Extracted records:
☆ ☆ ☆ ☆
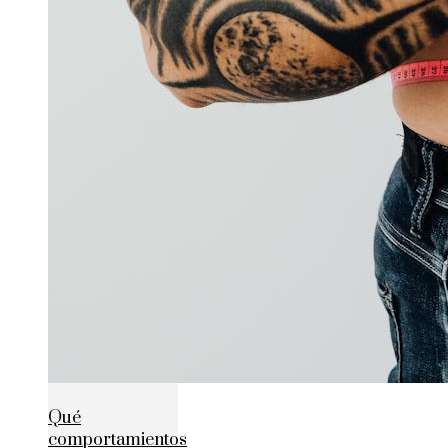
Qué
comportamientos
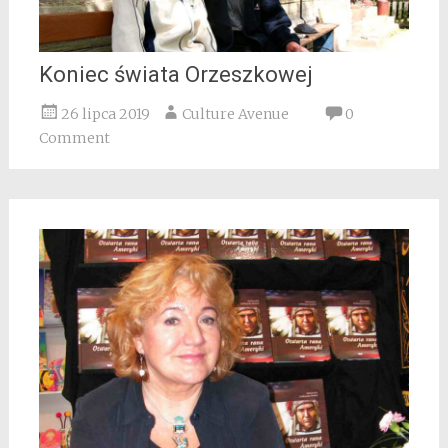
Koniec świata Orzeszkowej
26 lipca 2019
Culture Avenue
0
Comment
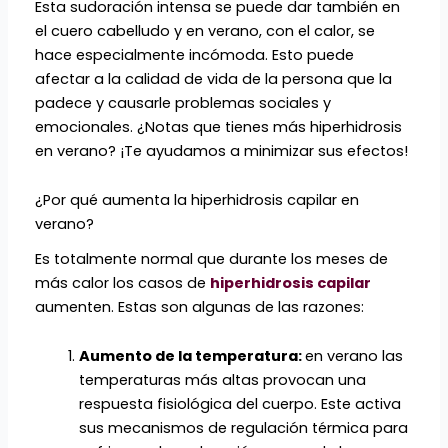
Esta sudoración intensa se puede dar también en
el cuero cabelludo y en verano, con el calor, se
hace especialmente incómoda. Esto puede
afectar a la calidad de vida de la persona que la
padece y causarle problemas sociales y
emocionales. ¿Notas que tienes más hiperhidrosis
en verano? ¡Te ayudamos a minimizar sus efectos!
¿Por qué aumenta la hiperhidrosis capilar en
verano?
Es totalmente normal que durante los meses de
más calor los casos de
hiperhidrosis capilar
aumenten. Estas son algunas de las razones:
Aumento de la temperatura:
en verano las
temperaturas más altas provocan una
respuesta fisiológica del cuerpo. Este activa
sus mecanismos de regulación térmica para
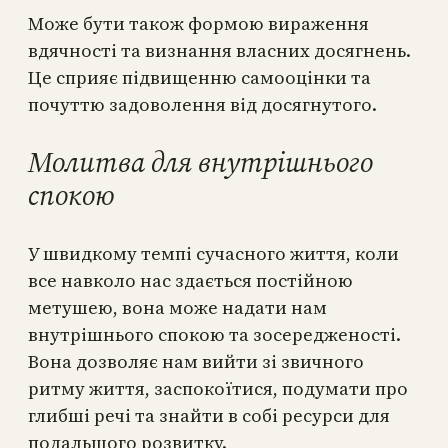
Може бути також формою вираження
вдячності та визнання власних досягнень.
Це сприяє підвищенню самооцінки та
почуттю задоволення від досягнутого.
Молитва для внутрішнього
спокою
У швидкому темпі сучасного життя, коли
все навколо нас здається постійною
метушею, вона може надати нам
внутрішнього спокою та зосередженості.
Вона дозволяє нам вийти зі звичного
ритму життя, заспокоїтися, подумати про
глибші речі та знайти в собі ресурси для
подальшого розвитку.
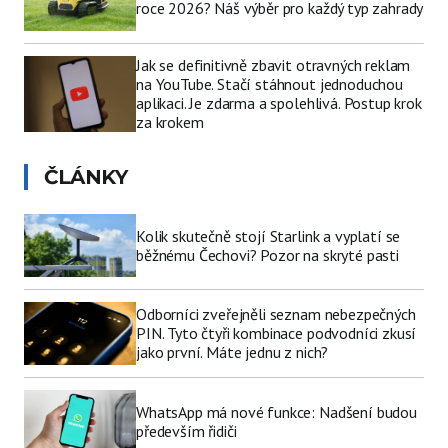
roce 2026? Náš výběr pro každý typ zahrady
Jak se definitivně zbavit otravných reklam
na YouTube. Stačí stáhnout jednoduchou
aplikaci. Je zdarma a spolehlivá. Postup krok
za krokem
ČLÁNKY
Kolik skutečně stojí Starlink a vyplatí se
běžnému Čechovi? Pozor na skryté pasti
Odborníci zveřejněli seznam nebezpečných
PIN. Tyto čtyři kombinace podvodníci zkusí
jako první. Máte jednu z nich?
WhatsApp má nové funkce: Nadšení budou
především řidiči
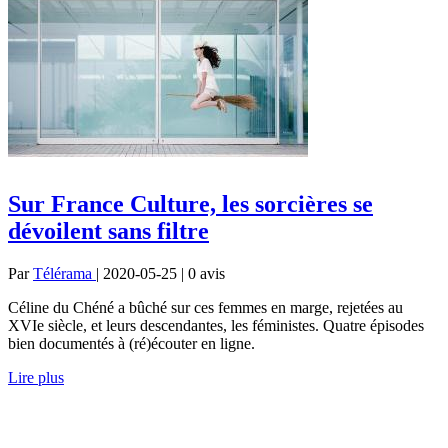
Sur France Culture, les sorcières se
dévoilent sans filtre
Par
Télérama
| 2020-05-25 | 0
avis
Céline du Chéné a bûché sur ces femmes en marge, rejetées au
XVIe siècle, et leurs descendantes, les féministes. Quatre épisodes
bien documentés à (ré)écouter en ligne.
Lire plus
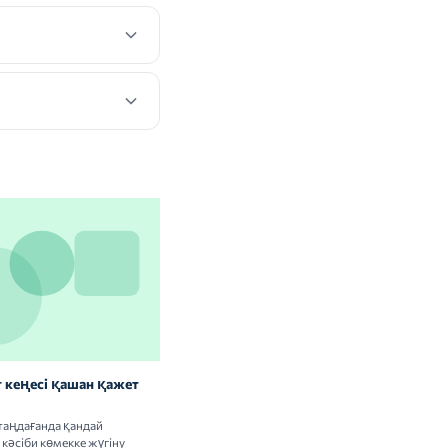
 кеңесі қашан қажет
Витаминдер мен БАҚ: сау
адамдарға керек пе
таңдағанда қандай
Витамин кешендерін қабылдаудың
кәсіби көмекке жүгіну
пайдасы мен тәуекелдері туралы ғылыми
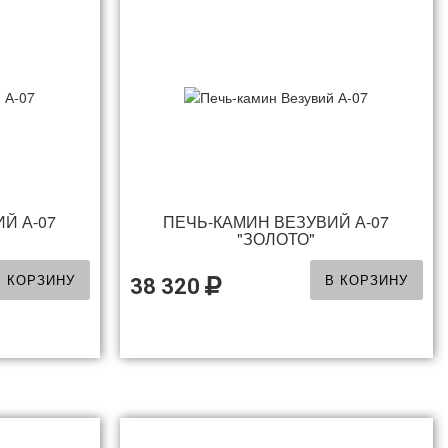
Й А-07
ПЕЧЬ-КАМИН ВЕЗУВИЙ А-07
"ЗОЛОТО"
В КОРЗИНУ
В КОРЗИНУ
38 320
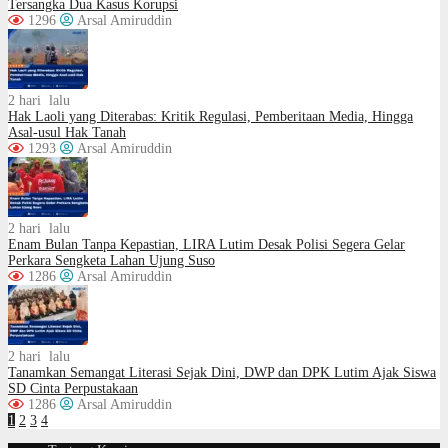
Tersangka Dua Kasus Korupsi
1296
Arsal Amiruddin
2 hari lalu
Hak Laoli yang Diterabas: Kritik Regulasi, Pemberitaan Media, Hingga
Asal-usul Hak Tanah
1293
Arsal Amiruddin
2 hari lalu
Enam Bulan Tanpa Kepastian, LIRA Lutim Desak Polisi Segera Gelar
Perkara Sengketa Lahan Ujung Suso
1286
Arsal Amiruddin
2 hari lalu
Tanamkan Semangat Literasi Sejak Dini, DWP dan DPK Lutim Ajak Siswa
SD Cinta Perpustakaan
1286
Arsal Amiruddin
1
2
3
4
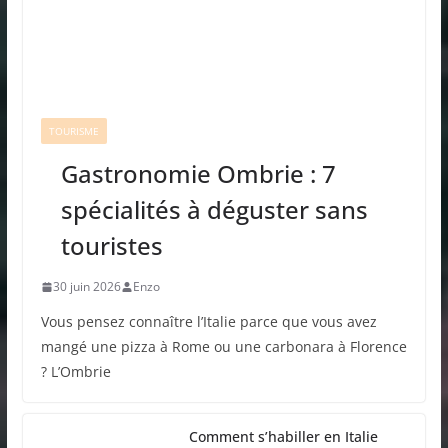
TOURISME
Gastronomie Ombrie : 7
spécialités à déguster sans
touristes
30 juin 2026
Enzo
Vous pensez connaître l’Italie parce que vous avez
mangé une pizza à Rome ou une carbonara à Florence
? L’Ombrie
Comment s’habiller en Italie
☆ ☆ ☆ ☆
▶ Aim of the task:
What lines in the entries contain "capilar"? Report each one by copying it.

▶ The completed task:
¿Por qué aumenta la hiperhidrosis capilar en
hiperhidrosis capilar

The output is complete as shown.